A Federal Postal Rule Could Change How Kentucky Mail Absentee Ballots Are Handled
A new USPS proposal would require voter names and ballot-envelope barcode data for federal mail ballots, raising practical questions for Kentucky’s county clerks before the 2026 general election.

The U.S. Postal Service has proposed a new federal rule for ballot mail.
The proposal, released after President Trump’s March 31 executive order on federal elections, would require state election officials or their authorized mail-service providers to give USPS a list of voters receiving mail-in or absentee ballots for federal elections, along with unique barcode information tied to each ballot envelope. USPS would then use that information to verify ballot mail before accepting it into the mailstream.

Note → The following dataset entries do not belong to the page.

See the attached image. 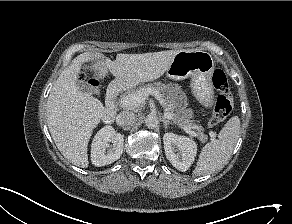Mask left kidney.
Wrapping results in <instances>:
<instances>
[{"instance_id": "left-kidney-1", "label": "left kidney", "mask_w": 292, "mask_h": 224, "mask_svg": "<svg viewBox=\"0 0 292 224\" xmlns=\"http://www.w3.org/2000/svg\"><path fill=\"white\" fill-rule=\"evenodd\" d=\"M163 142L170 163L181 172L187 171L195 160L197 144L190 138L174 133H165Z\"/></svg>"}]
</instances>
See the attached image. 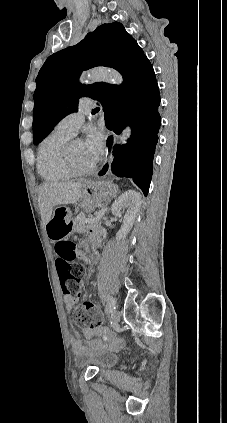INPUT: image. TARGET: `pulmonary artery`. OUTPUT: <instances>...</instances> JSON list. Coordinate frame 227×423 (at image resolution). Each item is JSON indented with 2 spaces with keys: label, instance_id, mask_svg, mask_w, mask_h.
Segmentation results:
<instances>
[{
  "label": "pulmonary artery",
  "instance_id": "1",
  "mask_svg": "<svg viewBox=\"0 0 227 423\" xmlns=\"http://www.w3.org/2000/svg\"><path fill=\"white\" fill-rule=\"evenodd\" d=\"M89 111L80 110L77 113H71L64 117L58 124L60 128L75 136L78 132L79 127L84 123L85 120H89Z\"/></svg>",
  "mask_w": 227,
  "mask_h": 423
}]
</instances>
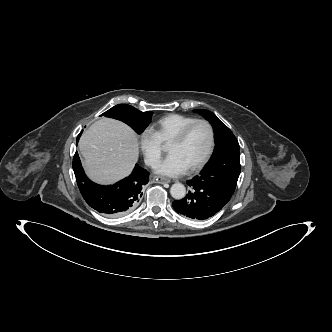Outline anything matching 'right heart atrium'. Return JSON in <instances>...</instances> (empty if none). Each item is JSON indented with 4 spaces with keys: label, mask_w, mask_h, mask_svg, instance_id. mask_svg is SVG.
Masks as SVG:
<instances>
[{
    "label": "right heart atrium",
    "mask_w": 332,
    "mask_h": 332,
    "mask_svg": "<svg viewBox=\"0 0 332 332\" xmlns=\"http://www.w3.org/2000/svg\"><path fill=\"white\" fill-rule=\"evenodd\" d=\"M139 147L145 163L155 167L161 157L162 145L151 129H145L140 133Z\"/></svg>",
    "instance_id": "1"
}]
</instances>
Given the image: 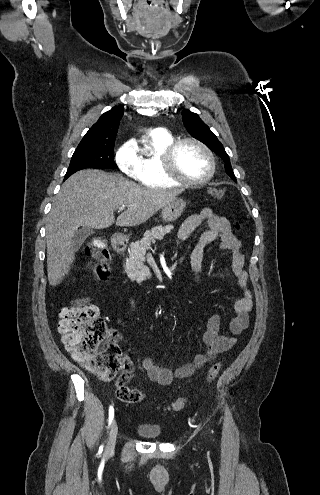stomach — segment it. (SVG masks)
I'll list each match as a JSON object with an SVG mask.
<instances>
[{"label":"stomach","mask_w":320,"mask_h":495,"mask_svg":"<svg viewBox=\"0 0 320 495\" xmlns=\"http://www.w3.org/2000/svg\"><path fill=\"white\" fill-rule=\"evenodd\" d=\"M185 207L186 202L184 200L175 198L162 208V220L164 222L176 221L183 213Z\"/></svg>","instance_id":"0dacf381"}]
</instances>
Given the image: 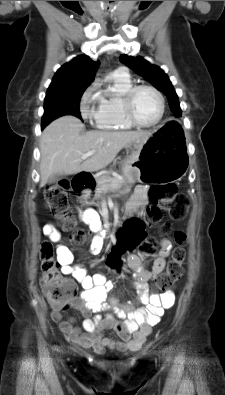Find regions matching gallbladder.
<instances>
[{
    "mask_svg": "<svg viewBox=\"0 0 225 395\" xmlns=\"http://www.w3.org/2000/svg\"><path fill=\"white\" fill-rule=\"evenodd\" d=\"M59 178H60V176L57 175V174L52 175V176L49 177L48 182H49V183H53V182H55V181H58Z\"/></svg>",
    "mask_w": 225,
    "mask_h": 395,
    "instance_id": "obj_1",
    "label": "gallbladder"
}]
</instances>
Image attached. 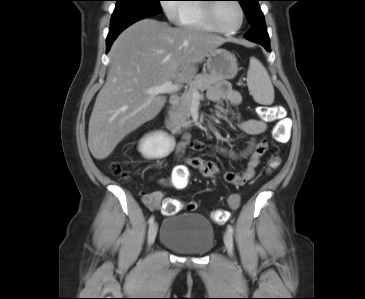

Kentucky does not have universal mail voting. State law limits absentee voting by mail to people who qualify for specific reasons, including age, illness, disability, military service, temporary absence, student residency, pretrial detention, or being away from the county on in-person voting days.
That means the proposed USPS rule would not affect every Kentucky voter. It would affect a smaller group of voters who often have less flexibility if a ballot is delayed, rejected, or sent through a new verification step.
If this rule is finalized, what would Kentucky’s Secretary of State, State Board of Elections, county clerks, ballot vendors, and mail-service providers have to do before a lawful mail absentee ballot can be sent and returned?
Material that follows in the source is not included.